**INPUT DATA**
*** Begin section ***

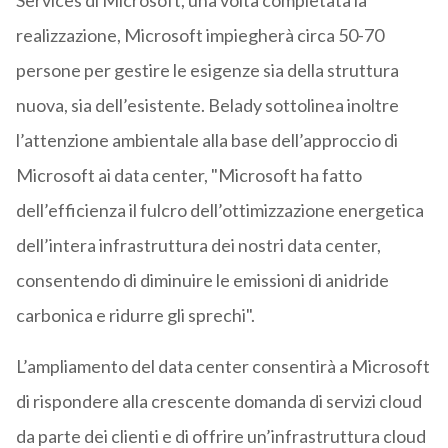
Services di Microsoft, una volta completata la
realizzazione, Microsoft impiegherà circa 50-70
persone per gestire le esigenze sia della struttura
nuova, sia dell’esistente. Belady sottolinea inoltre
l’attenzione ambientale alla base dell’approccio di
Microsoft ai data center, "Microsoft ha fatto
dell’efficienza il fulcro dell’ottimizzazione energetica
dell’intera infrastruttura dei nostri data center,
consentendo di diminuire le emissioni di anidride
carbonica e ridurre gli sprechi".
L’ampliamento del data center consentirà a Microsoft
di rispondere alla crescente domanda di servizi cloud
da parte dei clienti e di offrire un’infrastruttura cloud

*** End section ***

**EXERCISE BRIEF**
Everything from the line that contains "di rispondere alla" through the final line of the listing is to be restated word for word, and nothing more.

**EXERCISE RESPONSE**
di rispondere alla crescente domanda di servizi cloud
da parte dei clienti e di offrire un’infrastruttura cloud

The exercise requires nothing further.